____ Exercise input

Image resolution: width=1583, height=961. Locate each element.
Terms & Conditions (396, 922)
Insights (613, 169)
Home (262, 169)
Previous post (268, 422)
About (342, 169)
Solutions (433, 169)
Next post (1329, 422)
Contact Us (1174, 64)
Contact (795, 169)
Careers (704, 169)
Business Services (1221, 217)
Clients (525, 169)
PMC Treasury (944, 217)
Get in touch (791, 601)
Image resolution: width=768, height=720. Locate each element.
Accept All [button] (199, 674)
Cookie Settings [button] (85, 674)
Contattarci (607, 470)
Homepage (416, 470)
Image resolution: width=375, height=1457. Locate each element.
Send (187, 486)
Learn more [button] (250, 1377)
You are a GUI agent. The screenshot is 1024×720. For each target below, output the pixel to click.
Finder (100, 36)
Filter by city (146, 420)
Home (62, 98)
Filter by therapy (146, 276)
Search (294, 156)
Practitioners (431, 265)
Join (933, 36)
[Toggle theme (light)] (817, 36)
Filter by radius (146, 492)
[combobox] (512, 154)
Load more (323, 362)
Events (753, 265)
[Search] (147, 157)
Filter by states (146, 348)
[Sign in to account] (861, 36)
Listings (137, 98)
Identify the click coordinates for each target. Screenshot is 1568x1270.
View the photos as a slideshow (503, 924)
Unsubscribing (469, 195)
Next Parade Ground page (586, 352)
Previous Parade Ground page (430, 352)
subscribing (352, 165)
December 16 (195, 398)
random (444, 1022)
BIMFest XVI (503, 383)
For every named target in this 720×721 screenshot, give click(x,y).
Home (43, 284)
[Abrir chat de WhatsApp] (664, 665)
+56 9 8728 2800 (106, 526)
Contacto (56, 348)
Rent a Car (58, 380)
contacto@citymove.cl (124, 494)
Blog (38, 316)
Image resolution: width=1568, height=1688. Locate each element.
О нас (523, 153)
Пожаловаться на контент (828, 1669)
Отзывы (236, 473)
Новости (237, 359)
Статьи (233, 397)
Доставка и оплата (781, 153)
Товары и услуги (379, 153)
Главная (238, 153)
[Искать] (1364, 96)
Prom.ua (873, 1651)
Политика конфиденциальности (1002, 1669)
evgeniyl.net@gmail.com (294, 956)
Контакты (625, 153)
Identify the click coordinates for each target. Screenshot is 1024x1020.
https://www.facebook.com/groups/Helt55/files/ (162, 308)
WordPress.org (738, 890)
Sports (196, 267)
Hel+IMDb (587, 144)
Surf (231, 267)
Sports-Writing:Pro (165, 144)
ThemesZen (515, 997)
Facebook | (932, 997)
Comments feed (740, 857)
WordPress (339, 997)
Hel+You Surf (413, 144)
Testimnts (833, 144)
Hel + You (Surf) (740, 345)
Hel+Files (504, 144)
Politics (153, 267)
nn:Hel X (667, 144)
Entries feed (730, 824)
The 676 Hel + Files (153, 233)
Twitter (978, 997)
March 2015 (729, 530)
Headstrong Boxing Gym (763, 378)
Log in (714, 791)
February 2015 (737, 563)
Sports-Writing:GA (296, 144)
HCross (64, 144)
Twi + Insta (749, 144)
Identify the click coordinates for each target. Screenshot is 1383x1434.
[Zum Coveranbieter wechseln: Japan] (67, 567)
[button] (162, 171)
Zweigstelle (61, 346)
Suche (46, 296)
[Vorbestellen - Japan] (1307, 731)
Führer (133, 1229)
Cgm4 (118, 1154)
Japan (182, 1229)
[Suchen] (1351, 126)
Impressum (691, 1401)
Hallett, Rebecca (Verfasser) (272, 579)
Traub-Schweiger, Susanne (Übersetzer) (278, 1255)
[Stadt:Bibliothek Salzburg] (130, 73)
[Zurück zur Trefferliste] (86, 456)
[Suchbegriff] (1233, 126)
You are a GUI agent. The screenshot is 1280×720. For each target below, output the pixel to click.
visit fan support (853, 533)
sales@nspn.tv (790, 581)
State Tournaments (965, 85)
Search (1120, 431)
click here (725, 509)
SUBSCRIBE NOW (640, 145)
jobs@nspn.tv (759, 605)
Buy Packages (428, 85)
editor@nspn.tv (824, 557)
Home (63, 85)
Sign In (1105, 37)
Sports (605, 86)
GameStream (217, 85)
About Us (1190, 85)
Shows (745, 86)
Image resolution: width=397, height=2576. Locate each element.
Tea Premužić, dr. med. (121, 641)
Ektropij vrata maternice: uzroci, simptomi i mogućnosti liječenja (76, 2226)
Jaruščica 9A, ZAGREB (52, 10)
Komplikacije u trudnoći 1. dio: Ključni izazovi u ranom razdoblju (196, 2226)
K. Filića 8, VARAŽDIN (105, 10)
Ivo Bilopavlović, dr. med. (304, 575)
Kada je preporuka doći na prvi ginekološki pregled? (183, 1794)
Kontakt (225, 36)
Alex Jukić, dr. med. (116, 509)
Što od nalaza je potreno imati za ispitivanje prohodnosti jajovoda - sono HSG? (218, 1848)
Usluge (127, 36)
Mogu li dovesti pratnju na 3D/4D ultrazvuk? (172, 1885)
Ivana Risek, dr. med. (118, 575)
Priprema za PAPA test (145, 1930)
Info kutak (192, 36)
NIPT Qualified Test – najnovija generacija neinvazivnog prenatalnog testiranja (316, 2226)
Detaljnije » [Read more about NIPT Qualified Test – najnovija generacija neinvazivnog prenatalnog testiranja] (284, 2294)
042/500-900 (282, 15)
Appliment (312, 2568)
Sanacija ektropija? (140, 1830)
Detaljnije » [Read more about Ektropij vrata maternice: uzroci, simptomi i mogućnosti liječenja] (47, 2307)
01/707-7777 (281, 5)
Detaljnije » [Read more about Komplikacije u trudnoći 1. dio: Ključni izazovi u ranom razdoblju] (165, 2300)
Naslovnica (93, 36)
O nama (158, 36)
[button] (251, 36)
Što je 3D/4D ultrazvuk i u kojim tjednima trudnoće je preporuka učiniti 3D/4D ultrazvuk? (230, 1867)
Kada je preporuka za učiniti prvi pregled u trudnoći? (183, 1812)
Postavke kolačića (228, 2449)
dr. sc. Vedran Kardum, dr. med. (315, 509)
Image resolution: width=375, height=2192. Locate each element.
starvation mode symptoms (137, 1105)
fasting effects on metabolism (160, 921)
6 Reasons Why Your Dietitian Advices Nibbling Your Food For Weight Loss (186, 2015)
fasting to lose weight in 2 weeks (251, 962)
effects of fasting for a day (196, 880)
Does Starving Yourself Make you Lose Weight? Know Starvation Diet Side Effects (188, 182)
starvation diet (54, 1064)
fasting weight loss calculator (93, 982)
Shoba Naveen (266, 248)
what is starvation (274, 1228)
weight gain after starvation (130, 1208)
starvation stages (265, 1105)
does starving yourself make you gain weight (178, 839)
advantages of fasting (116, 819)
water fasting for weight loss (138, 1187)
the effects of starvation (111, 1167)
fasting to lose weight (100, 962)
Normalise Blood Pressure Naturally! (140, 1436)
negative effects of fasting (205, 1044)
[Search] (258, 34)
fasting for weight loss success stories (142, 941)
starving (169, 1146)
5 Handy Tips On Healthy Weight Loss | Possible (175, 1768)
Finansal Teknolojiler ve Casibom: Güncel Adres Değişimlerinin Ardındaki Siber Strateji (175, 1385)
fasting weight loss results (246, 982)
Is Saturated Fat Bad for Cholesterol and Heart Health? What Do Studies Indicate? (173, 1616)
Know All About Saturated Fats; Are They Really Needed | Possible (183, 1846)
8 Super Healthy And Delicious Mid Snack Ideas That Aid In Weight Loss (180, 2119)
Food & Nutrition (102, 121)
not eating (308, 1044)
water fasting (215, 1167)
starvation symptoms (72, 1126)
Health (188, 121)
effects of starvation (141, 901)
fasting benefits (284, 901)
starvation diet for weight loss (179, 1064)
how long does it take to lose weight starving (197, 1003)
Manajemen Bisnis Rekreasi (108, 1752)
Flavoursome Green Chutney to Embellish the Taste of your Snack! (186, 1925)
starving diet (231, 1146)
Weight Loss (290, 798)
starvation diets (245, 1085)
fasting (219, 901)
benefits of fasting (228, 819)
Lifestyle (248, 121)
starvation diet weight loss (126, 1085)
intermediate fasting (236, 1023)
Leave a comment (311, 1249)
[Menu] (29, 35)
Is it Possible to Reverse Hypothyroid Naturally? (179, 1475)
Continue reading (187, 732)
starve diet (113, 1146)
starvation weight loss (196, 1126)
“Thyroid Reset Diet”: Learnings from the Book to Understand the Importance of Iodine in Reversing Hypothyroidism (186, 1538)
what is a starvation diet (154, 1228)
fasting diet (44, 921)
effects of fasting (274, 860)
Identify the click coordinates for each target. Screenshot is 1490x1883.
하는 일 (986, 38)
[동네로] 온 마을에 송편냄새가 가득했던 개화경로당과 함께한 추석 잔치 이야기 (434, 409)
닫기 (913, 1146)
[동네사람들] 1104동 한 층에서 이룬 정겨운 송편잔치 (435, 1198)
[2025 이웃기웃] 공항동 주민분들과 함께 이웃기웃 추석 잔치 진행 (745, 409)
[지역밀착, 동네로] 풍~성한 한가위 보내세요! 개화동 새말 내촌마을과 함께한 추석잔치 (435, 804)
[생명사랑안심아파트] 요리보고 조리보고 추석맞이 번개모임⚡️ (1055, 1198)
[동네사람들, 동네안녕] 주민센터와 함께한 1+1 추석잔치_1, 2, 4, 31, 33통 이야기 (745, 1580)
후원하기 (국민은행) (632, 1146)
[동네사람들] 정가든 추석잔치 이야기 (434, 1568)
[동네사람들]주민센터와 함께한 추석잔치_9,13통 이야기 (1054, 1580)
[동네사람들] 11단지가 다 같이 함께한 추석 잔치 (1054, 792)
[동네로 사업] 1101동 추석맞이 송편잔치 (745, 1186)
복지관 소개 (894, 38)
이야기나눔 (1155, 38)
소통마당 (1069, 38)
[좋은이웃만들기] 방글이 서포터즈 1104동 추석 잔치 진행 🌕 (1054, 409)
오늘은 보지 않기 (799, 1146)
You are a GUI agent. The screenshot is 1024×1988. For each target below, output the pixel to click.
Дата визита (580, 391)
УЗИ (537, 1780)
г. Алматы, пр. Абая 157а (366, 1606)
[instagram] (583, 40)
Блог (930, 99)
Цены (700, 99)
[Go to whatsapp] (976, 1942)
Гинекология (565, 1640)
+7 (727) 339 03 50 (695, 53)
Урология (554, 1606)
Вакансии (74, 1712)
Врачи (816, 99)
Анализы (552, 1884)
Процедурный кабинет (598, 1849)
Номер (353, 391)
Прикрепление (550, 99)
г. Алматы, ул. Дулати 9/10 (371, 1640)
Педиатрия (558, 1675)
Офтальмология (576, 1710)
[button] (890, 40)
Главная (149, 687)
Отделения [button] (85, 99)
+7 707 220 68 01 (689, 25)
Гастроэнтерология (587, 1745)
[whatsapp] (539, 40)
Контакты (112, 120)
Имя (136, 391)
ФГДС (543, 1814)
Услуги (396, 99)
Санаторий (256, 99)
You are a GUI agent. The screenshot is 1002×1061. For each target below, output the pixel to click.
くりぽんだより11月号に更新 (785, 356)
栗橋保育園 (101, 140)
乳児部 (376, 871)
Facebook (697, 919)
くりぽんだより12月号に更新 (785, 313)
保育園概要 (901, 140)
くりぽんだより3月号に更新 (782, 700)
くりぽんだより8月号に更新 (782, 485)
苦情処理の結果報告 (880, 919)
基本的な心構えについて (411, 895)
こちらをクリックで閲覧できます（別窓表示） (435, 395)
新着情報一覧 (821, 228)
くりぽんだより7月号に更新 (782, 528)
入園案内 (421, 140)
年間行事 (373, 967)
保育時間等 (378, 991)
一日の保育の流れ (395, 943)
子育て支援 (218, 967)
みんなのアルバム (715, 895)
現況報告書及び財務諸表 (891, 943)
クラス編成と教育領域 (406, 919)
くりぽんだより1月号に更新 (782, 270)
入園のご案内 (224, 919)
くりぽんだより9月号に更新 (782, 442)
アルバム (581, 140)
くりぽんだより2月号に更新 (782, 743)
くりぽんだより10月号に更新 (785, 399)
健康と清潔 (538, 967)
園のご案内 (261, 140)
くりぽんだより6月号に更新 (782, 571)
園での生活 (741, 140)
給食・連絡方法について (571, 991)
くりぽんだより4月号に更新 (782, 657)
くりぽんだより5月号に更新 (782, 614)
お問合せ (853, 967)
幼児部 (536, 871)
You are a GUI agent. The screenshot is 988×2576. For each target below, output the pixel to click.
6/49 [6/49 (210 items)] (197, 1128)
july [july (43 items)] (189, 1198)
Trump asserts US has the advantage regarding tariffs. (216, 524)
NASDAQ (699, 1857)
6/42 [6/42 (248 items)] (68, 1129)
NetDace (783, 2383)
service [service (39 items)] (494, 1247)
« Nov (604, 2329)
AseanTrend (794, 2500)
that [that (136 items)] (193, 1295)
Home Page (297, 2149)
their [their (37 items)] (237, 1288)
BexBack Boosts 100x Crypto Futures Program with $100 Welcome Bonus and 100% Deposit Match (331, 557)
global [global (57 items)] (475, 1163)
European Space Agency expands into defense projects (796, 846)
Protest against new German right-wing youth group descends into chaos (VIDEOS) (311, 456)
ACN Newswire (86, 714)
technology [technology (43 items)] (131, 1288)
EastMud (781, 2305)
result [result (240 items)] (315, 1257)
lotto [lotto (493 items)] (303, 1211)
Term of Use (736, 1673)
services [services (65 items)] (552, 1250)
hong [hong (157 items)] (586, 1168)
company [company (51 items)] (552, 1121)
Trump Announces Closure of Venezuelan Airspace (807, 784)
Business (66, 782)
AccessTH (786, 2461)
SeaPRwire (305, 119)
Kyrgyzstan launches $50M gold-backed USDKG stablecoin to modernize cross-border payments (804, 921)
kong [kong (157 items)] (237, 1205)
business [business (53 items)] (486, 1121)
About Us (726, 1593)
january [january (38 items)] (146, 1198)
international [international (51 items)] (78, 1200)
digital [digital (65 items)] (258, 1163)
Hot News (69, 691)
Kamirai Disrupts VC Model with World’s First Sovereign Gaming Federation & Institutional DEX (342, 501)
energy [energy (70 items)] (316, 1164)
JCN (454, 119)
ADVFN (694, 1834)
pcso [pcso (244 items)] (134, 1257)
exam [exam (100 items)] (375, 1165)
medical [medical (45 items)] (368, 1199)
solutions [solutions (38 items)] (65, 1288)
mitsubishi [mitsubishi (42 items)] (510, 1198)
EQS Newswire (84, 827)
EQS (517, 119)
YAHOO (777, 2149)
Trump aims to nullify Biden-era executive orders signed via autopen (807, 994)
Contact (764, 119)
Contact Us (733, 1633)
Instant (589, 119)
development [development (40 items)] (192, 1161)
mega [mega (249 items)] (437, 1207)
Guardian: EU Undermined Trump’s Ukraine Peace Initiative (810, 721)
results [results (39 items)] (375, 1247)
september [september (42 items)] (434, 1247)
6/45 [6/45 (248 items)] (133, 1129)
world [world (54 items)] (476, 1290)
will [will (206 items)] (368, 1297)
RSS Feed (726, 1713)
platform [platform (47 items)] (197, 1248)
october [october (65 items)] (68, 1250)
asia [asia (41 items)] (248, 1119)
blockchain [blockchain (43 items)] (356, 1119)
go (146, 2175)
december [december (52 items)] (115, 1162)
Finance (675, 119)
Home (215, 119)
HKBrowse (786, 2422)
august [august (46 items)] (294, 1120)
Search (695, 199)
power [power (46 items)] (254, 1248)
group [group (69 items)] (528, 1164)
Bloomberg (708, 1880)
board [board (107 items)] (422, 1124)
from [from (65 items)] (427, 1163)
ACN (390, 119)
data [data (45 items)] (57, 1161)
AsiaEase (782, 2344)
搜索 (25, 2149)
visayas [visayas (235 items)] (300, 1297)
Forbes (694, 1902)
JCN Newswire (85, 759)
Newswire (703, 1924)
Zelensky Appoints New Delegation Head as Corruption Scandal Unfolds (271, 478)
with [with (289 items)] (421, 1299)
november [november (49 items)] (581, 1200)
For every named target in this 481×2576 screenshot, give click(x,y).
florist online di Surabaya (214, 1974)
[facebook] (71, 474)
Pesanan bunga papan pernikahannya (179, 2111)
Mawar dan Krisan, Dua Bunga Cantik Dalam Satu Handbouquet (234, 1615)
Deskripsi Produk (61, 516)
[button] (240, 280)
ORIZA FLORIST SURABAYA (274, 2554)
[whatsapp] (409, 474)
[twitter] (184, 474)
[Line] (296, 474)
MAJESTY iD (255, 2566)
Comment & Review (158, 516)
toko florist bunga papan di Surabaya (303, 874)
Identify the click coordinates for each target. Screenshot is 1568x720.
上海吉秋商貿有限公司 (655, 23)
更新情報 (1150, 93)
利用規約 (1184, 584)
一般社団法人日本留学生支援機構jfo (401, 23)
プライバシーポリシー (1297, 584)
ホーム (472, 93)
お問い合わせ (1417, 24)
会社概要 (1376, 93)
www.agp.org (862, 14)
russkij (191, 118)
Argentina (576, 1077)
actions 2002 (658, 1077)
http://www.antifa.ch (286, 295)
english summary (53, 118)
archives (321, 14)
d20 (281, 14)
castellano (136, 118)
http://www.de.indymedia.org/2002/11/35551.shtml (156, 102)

________

* **Work request**
Would you output, unchanged, each line from the start of the records to the line that holds "2800 (106, 526)", both included and nothing else?

* **Solution to this exercise**
Image resolution: width=1583, height=961. Locate each element.
Terms & Conditions (396, 922)
Insights (613, 169)
Home (262, 169)
Previous post (268, 422)
About (342, 169)
Solutions (433, 169)
Next post (1329, 422)
Contact Us (1174, 64)
Contact (795, 169)
Careers (704, 169)
Business Services (1221, 217)
Clients (525, 169)
PMC Treasury (944, 217)
Get in touch (791, 601)
Image resolution: width=768, height=720. Locate each element.
Accept All [button] (199, 674)
Cookie Settings [button] (85, 674)
Contattarci (607, 470)
Homepage (416, 470)
Image resolution: width=375, height=1457. Locate each element.
Send (187, 486)
Learn more [button] (250, 1377)
You are a GUI agent. The screenshot is 1024×720. For each target below, output the pixel to click.
Finder (100, 36)
Filter by city (146, 420)
Home (62, 98)
Filter by therapy (146, 276)
Search (294, 156)
Practitioners (431, 265)
Join (933, 36)
[Toggle theme (light)] (817, 36)
Filter by radius (146, 492)
[combobox] (512, 154)
Load more (323, 362)
Events (753, 265)
[Search] (147, 157)
Filter by states (146, 348)
[Sign in to account] (861, 36)
Listings (137, 98)
Identify the click coordinates for each target. Screenshot is 1568x1270.
View the photos as a slideshow (503, 924)
Unsubscribing (469, 195)
Next Parade Ground page (586, 352)
Previous Parade Ground page (430, 352)
subscribing (352, 165)
December 16 (195, 398)
random (444, 1022)
BIMFest XVI (503, 383)
For every named target in this 720×721 screenshot, give click(x,y).
Home (43, 284)
[Abrir chat de WhatsApp] (664, 665)
+56 9 8728 2800 (106, 526)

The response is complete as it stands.